OP!! Personally I don't think that's a very nice thing of your SIL to say at all. Unless you made it clear that you wanted her financial advice (or were clearly falling apart with two kids) I'd hope family members would be supportive.....

At the risk of repeating what others said, some thing are cheap and some are not. Breastmilk is free but um, they do start needing other foods at some point!! Where we live, organic is EXPENSIVE and we pay a price for the healthy life we want to give ds. But since I can see how processed foods, preservatives, etc. affect him, I think it's worth it. I see the non-organic rght next to theorganic and I know how much I could save flat out









Also, homeschooling isn't free if you take into consideration the financial loss of the homeschooling parent's income. I don't think we can homeschool b/c while I can SAHM now, we will need my income later. I've heard people talk about saving money on school versus play clothes, but ds will only have one wardrobe :LOL

We also have good medical insurance which I pay a hefty premium for. Ds had surgery a few months ago and the bills, even after insurance, were really high. If he was on Medicaid the bills would have been less but he would have had to have the procedure done at a BAD hopsital with a non-specialist, which was not a choice I was going to make if I had an alternative.


----------



## journeymom (Apr 2, 2002)

If you think of it in very literal, before-child/after-child terms, then the expense becomes obvious. If Dh and I didn't have children we'd live in a little condo within walking distance of work, probably. Insted we own a 4-bedroom home in the 'burbs, close to schools.

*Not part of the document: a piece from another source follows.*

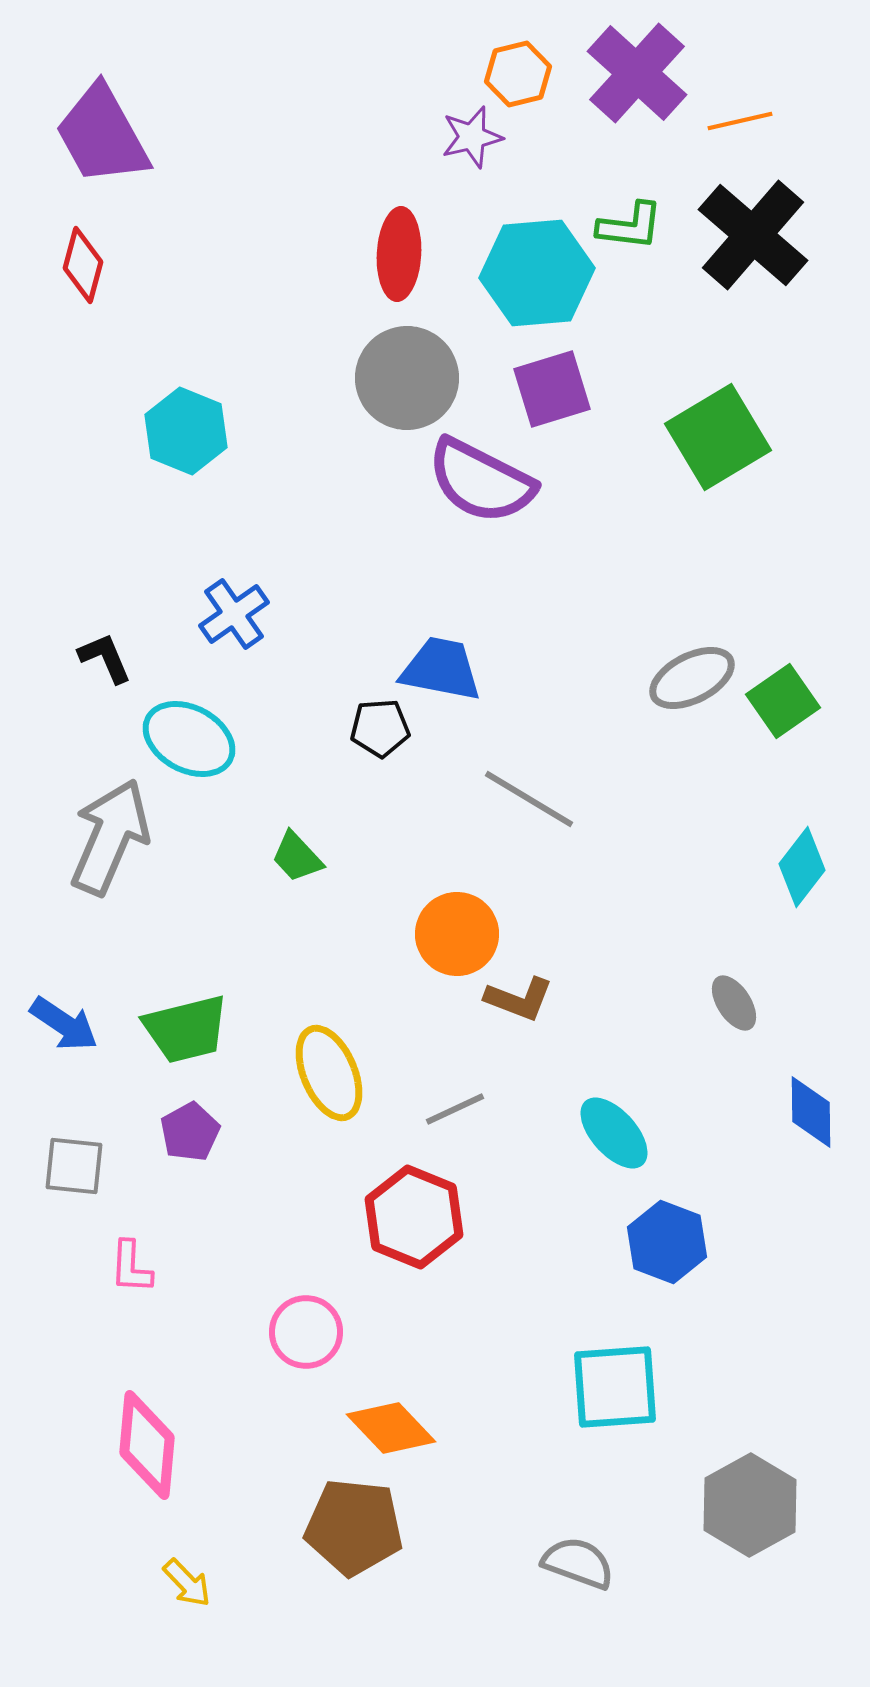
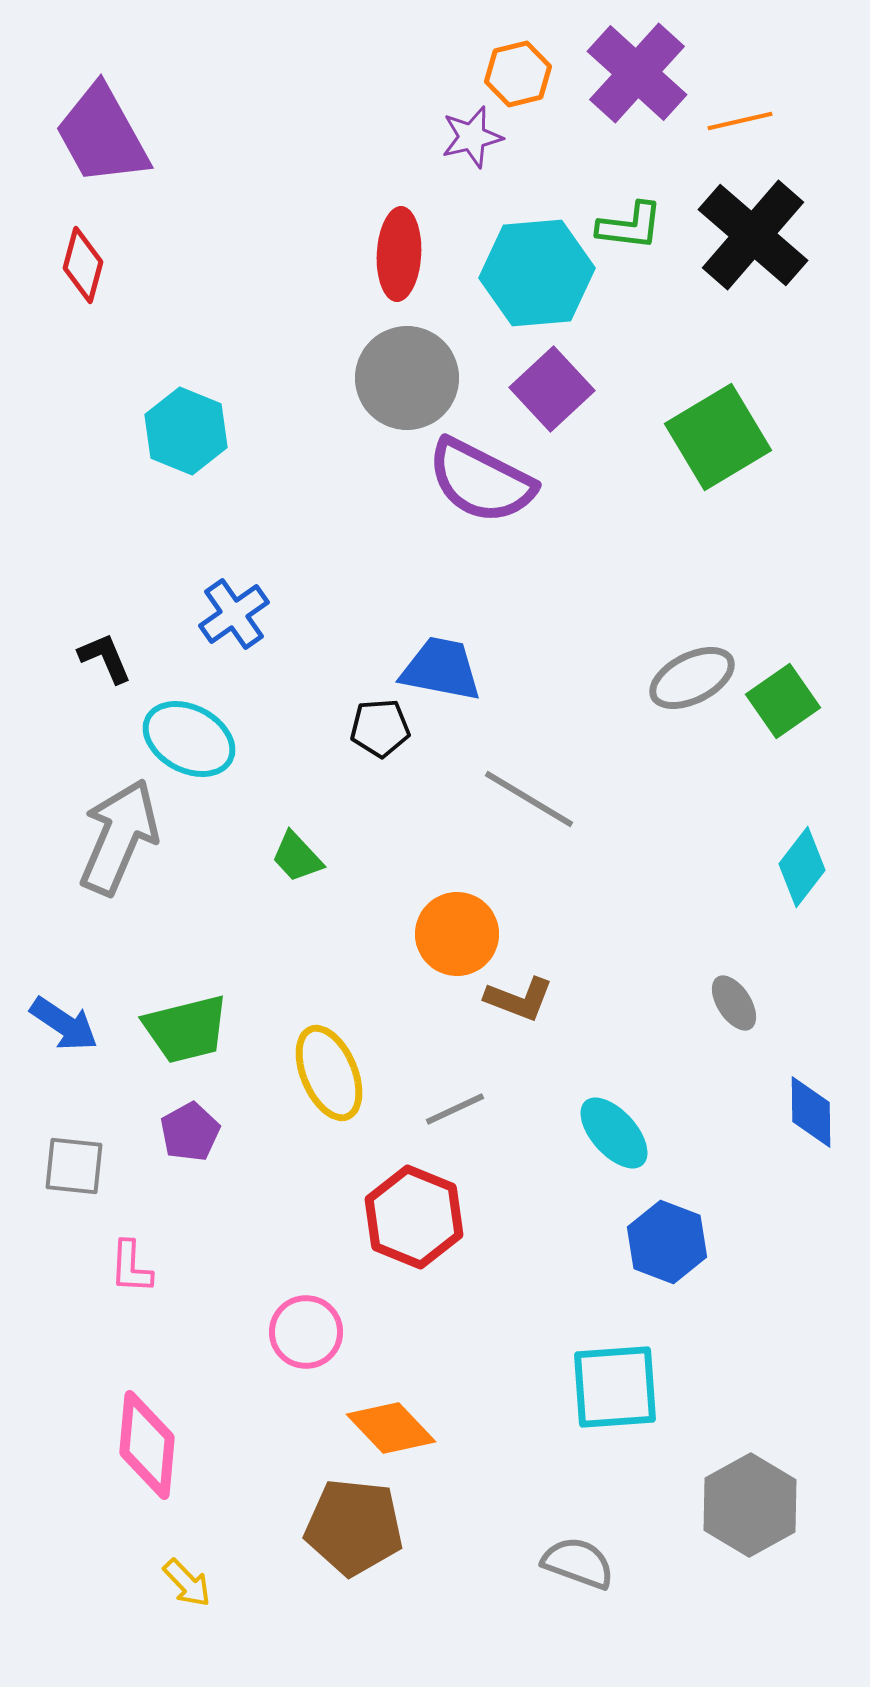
purple square at (552, 389): rotated 26 degrees counterclockwise
gray arrow at (110, 837): moved 9 px right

I drive a 4-door wagon instead of a sedan (which I'm assuming uses more gas than the average sedan does).

I'm sure our grocery bill would be less than half what we spend now.

Dd is 10 y.o. and ds is 5 y.o. In the next couple of months we'll be paying for t-ball, swim team, piano lessons and probably horse riding lessons (absolutely not a necessity, but dd has been asking for a loonnnng time, and it's my pleasure to sacrifice the gym membership I haven't been using for 8 months anyway to make it possible.)

Actually, what's expense got to do with it? As long as you are taking care of your child's needs responsibly, who's to criticize??


----------



## maya44 (Aug 3, 2004)

Quote:


Originally Posted by *Viriditas*
My sister (who just had a baby in December) tried to tell me last week that a baby will cost dh and me $1000 a month extra! :LOL Riiiiight. Granted I've never done this before, but I'm fairly sure having a baby will cost us nowhere near that. Now I'm wondering what the heck she spends all this money on...disposable diapers, formula (she's bf, but supplimenting. I'm surprised she hasn't lost her supply yet), paying off all the designer baby furniture...what else could they be buying for this kid that costs so much?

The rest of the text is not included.